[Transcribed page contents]

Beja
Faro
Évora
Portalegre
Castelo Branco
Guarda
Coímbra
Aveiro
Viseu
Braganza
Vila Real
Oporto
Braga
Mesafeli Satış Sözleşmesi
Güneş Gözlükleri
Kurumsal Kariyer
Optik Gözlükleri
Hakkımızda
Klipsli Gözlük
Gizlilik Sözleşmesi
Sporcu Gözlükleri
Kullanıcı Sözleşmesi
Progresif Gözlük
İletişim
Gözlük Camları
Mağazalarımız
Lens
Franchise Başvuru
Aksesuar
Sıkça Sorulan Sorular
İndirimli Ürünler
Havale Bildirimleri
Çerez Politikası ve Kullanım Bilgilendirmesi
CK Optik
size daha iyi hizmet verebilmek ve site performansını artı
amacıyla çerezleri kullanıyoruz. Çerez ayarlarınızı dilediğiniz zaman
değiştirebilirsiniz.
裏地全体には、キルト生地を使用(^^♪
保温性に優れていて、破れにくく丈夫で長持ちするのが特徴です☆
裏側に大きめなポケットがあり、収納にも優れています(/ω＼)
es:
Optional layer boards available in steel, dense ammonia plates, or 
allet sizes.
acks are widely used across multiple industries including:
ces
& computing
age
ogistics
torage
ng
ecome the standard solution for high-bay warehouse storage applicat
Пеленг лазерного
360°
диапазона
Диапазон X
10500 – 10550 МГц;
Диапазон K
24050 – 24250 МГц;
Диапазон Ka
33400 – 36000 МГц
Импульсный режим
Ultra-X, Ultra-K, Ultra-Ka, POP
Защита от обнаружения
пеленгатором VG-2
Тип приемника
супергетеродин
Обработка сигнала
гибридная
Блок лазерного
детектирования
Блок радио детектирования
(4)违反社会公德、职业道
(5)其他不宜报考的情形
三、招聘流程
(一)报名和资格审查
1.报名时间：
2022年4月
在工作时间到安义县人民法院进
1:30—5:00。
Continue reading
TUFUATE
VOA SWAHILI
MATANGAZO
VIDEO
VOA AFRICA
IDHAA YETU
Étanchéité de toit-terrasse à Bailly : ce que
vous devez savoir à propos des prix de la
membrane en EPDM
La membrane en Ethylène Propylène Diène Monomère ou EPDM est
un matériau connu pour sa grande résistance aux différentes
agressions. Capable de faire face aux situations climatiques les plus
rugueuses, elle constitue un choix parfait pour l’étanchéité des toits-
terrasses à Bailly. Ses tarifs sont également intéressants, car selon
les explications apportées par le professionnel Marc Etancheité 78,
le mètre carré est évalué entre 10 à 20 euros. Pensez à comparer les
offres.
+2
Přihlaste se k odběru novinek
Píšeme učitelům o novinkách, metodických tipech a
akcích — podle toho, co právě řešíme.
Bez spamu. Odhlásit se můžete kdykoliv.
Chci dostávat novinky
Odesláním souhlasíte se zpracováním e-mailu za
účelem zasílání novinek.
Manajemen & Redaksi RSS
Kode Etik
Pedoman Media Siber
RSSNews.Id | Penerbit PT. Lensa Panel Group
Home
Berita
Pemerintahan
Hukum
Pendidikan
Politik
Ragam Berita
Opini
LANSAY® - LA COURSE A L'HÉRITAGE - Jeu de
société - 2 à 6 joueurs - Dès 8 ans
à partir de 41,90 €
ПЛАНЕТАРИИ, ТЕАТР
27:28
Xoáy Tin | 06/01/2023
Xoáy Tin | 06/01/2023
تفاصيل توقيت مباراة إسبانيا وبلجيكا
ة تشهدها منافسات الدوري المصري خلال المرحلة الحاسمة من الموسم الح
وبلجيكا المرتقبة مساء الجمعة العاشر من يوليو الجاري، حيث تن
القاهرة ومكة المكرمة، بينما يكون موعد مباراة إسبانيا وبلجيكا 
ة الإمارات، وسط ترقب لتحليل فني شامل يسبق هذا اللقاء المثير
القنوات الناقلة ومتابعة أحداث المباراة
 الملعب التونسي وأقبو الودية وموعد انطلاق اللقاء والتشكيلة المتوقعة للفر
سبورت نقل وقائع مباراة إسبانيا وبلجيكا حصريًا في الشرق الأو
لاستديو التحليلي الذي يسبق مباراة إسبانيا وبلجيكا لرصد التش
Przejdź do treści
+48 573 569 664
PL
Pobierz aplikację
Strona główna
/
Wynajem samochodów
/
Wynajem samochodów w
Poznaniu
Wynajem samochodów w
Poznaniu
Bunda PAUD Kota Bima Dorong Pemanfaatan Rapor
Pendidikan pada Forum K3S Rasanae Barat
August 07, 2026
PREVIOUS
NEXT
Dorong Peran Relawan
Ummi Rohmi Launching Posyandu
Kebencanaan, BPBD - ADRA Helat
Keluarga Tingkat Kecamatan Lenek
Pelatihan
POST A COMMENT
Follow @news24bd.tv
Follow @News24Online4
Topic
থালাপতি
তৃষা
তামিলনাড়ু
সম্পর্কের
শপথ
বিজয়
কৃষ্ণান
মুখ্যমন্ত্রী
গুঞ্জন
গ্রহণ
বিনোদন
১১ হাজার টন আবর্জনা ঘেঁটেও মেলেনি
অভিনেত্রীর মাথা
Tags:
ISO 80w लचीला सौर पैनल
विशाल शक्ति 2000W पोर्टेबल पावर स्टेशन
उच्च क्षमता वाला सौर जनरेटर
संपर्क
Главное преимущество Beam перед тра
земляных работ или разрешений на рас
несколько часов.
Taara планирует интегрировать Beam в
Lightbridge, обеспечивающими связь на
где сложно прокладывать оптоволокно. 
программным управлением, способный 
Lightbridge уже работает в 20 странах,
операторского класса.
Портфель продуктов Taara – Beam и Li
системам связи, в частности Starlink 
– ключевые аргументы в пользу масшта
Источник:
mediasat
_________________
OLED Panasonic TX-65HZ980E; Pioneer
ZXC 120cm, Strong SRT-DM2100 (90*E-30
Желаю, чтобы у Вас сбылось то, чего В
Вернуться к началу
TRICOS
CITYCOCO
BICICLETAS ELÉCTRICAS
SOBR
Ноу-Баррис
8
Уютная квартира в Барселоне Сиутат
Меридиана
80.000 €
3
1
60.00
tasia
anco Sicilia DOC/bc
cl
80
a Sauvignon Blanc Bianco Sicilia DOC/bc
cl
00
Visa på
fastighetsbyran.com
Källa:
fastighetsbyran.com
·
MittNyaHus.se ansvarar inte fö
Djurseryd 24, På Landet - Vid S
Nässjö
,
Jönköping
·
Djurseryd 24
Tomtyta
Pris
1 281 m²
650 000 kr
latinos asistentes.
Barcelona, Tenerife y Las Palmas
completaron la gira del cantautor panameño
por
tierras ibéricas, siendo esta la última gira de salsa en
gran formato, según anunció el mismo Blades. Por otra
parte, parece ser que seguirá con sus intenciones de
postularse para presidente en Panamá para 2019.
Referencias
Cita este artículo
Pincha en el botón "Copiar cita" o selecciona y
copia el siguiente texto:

Problem to solve
The answer should be nothing but the number of lines in this data that include "اللقاء".

Exercise solution
2